New York Jets Coach Herman Edwards took the blame for Sunday's overtime loss to the Baltimore Ravens. The Jets mismanaged the clock at the end of regulation, having to settle for a tying field goal by Doug Brien after squandering their final timeout to avoid a delay-of-game penalty when fill-in quarterback Quincy Carter got the play call from the sideline late.

"I feel I really let the team down,'' Edwards said. . . .

Seattle wide receiver Koren Robinson was to have his pending four-game suspension for violating the NFL's substance-abuse policy reviewed yesterday. Robinson is appealing the suspension, and the league likely will make a ruling within the next few days.

Dolphins Expected to Make Run at Pioli

Many people in the league believe that the Miami Dolphins will make a renewed effort to hire Patriots personnel chief Scott Pioli as their general manager after the season. The Dolphins reportedly were interested in Pioli as a possible GM candidate after last season but didn't want to wait until after the Patriots' season ended to get a chance to interview him. The Patriots seemed prepared to contend then that language in Pioli's contract prevented him from leaving. . . .

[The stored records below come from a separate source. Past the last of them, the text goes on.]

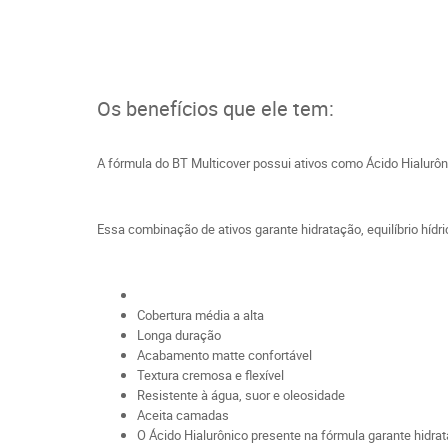
Os benefícios que ele tem:
A fórmula do BT Multicover possui ativos como Ácido Hialurôni
Essa combinação de ativos garante hidratação, equilíbrio hídr
Cobertura média a alta
Longa duração
Acabamento matte confortável
Textura cremosa e flexível
Resistente à água, suor e oleosidade
Aceita camadas
O Ácido Hialurônico presente na fórmula garante hidra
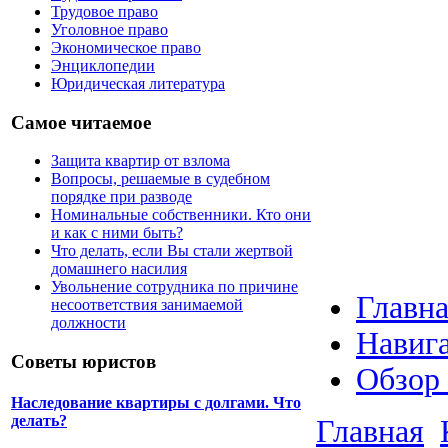
Трудовое право
Уголовное право
Экономическое право
Энциклопедии
Юридическая литература
Самое читаемое
Защита квартир от взлома
Вопросы, решаемые в судебном
порядке при разводе
Номинальные собственники. Кто они
и как с ними быть?
Что делать, если Вы стали жертвой
домашнего насилия
Увольнение сотрудника по причине
Главна
несоответствия занимаемой
должности
Навига
Советы юристов
Обзор
Наследование квартиры с долгами. Что
делать?
Главная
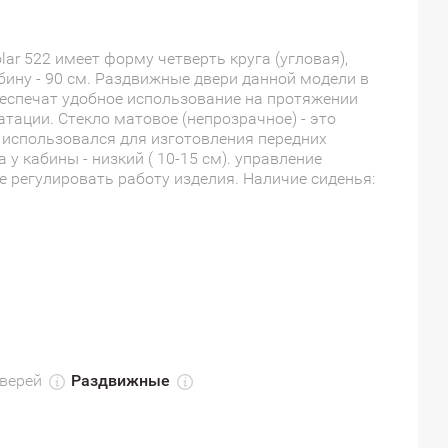
ar 522 имеет форму четверть круга (угловая),
убину - 90 см. Раздвижные двери данной модели в
беспечат удобное использование на протяжении
атации. Стекло матовое (непрозрачное) - это
 использовался для изготовления передних
 у кабины - низкий ( 10-15 см). управление
 регулировать работу изделия. Наличие сиденья:
верей
Раздвижные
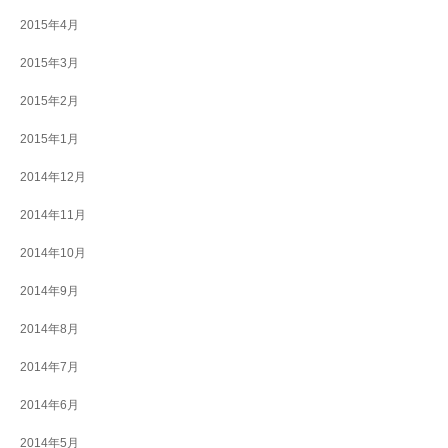
2015年4月
2015年3月
2015年2月
2015年1月
2014年12月
2014年11月
2014年10月
2014年9月
2014年8月
2014年7月
2014年6月
2014年5月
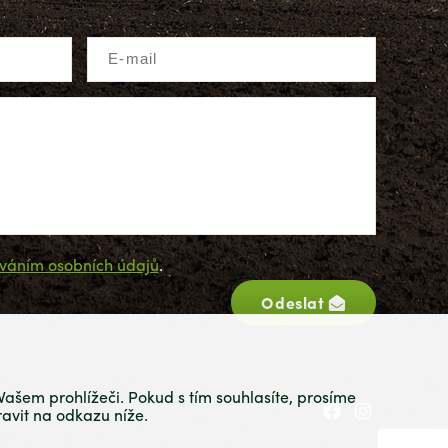
váním osobních údajů
.
Odeslat
ašem prohlížeči. Pokud s tím souhlasíte, prosíme
avit na odkazu níže.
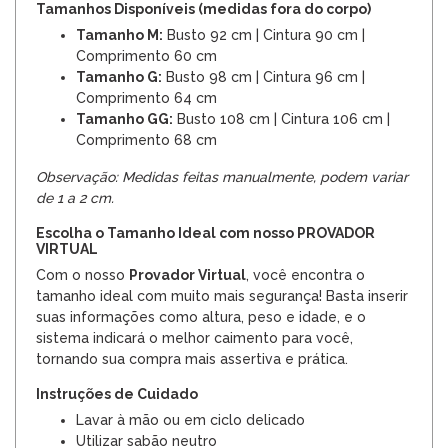
Tamanhos Disponíveis (medidas fora do corpo)
Tamanho M:
Busto 92 cm | Cintura 90 cm |
Comprimento 60 cm
Tamanho G:
Busto 98 cm | Cintura 96 cm |
Comprimento 64 cm
Tamanho GG:
Busto 108 cm | Cintura 106 cm |
Comprimento 68 cm
Observação: Medidas feitas manualmente, podem variar
de 1 a 2 cm.
Escolha o Tamanho Ideal com nosso PROVADOR
VIRTUAL
Com o nosso
Provador Virtual
, você encontra o
tamanho ideal com muito mais segurança! Basta inserir
suas informações como altura, peso e idade, e o
sistema indicará o melhor caimento para você,
tornando sua compra mais assertiva e prática.
Instruções de Cuidado
Lavar à mão ou em ciclo delicado
Utilizar sabão neutro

The notion entering the season that the NFC East would be loaded has proven to be way off base. The Philadelphia Eagles are 6-1 against non-NFC East opponents. The Giants, Dallas Cowboys and Washington Redskins are a combined 8-11 against non-division foes. . . .

The Baltimore Ravens waived tackle Damion Cook, a three-year veteran who appeared in nine games this season. The Ravens also terminated the practice squad contract of wide receiver Michael Jennings and signed defensive back Brandon Pinderhughes to the practice squad. . . .

The league fined Pittsburgh linebacker Joey Porter and Cleveland running back William Green $10,000 each for their pregame fight Sunday. Both were ejected before the game and Browns fullback Terrelle Smith also was fined $10,000 for becoming involved in the incident. . . .

The Browns waived running back James Jackson to make room on their roster for rookie running back Adimchinobe Echemandu.

Joey Harrington took his lumps from Mike Peterson and the Jaguars on Sunday.